Men with advanced prostate cancer have much higher rates of mutations in some of the genes that repair DNA, a new study says — a finding that, in the future, could guide therapy options for such patients.  

The study found that more than a tenth (11.8 per cent) of those surveyed with aggressive prostate cancer had mutations in at least one gene known to help repair DNA.

That rate is more than four times higher than those in the general population and more than twice the rate of men with localized prostate cancer. In the case of one DNA repair gene — BRCA2 — men with prostate cancer that had spread beyond the prostate were found to have 18 times the risk of carrying a mutation in that gene than men without prostate cancer.

"We were excited to learn how high the percentage of inherited DNA repair gene mutations is in men with metastatic prostate cancer because of the potential benefits of genetic testing," said Dr. Colin Pritchard, associate professor at the University of Washington's school of medicine, in a release. He is one of the authors of the study.  

Mutations in some types of DNA repair genes are known to predispose people to several other types of cancer, such as breast cancer, ovarian cancer and pancreatic cancer. Because of that, the study's authors say these findings suggest that it may be a good idea for family members of those with aggressive prostate cancer who have inherited gene mutations to be offered genetic testing.
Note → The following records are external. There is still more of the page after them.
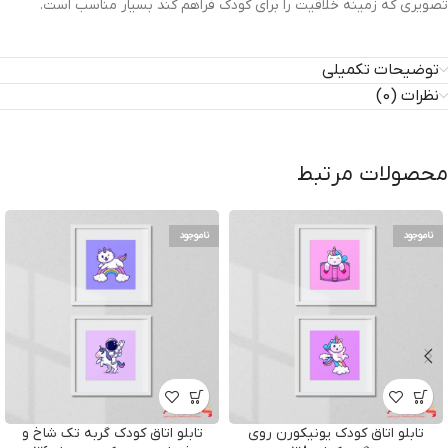
تصویری که زمینه خلاقیت را برای کودک فراهم کند بسیار مناسب است.
توضیحات تکمیلی
نظرات (0)
محصولات مرتبط
ناموجود
ناموجود
تابلو اتاق کودک یونیکورن روی
تابلو اتاق کودک گربه تک شاخ و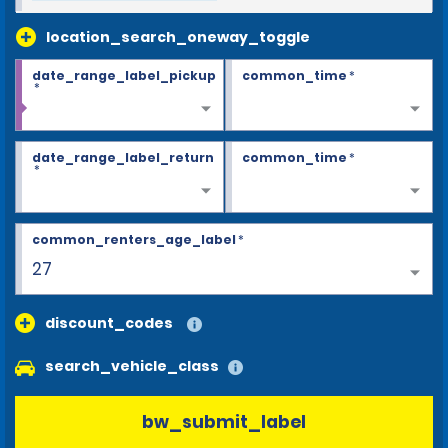
location_search_oneway_toggle
date_range_label_pickup
common_time
*
*
date_range_label_return
common_time
*
*
common_renters_age_label
*
27
discount_codes
search_vehicle_class
bw_submit_label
"It is ... important for family members as they may have inherited a gene that predisposes them to developing one of several types of cancer and heightened awareness could enhance early detection and treatment," said Dr. Peter Nelson of the Seattle-based Fred Hutchinson Cancer Research Center and an author of the study.

Nelson said the study's findings make a "compelling argument" for updating prostate cancer screening guidelines to include DNA testing "as a part of standard care for men with metastatic prostate cancer."  

Oncologists say the implications of this study's findings are significant in that they might eventually lead to novel mutation-specific treatments for men with metastatic prostate cancer.   

"It's a further step in the personalization of cancer treatment based on a specific mutation in an individual patient's cancer," said Dr. Robert Bristow, a professor of radiation oncology at the University of Toronto and an expert on prostate cancer at the Princess Margaret Cancer Centre. 

"The defective DNA-repair in the cancer can be its Achilles heel as we can change treatment tactics and choose drugs that specifically target these unique defects," he told CBC News. 

But Bristow cautions that more research is needed, pointing out that a day-to-day clinical test that could be used in hospitals has yet to be developed and clinical trials would be needed to assess whether any new treatments lead to a better outcome for patients. That could take several years. 

The study, which pooled results from 692 men with aggressive prostate cancer, was published in Wednesday's New England Journal of Medicine.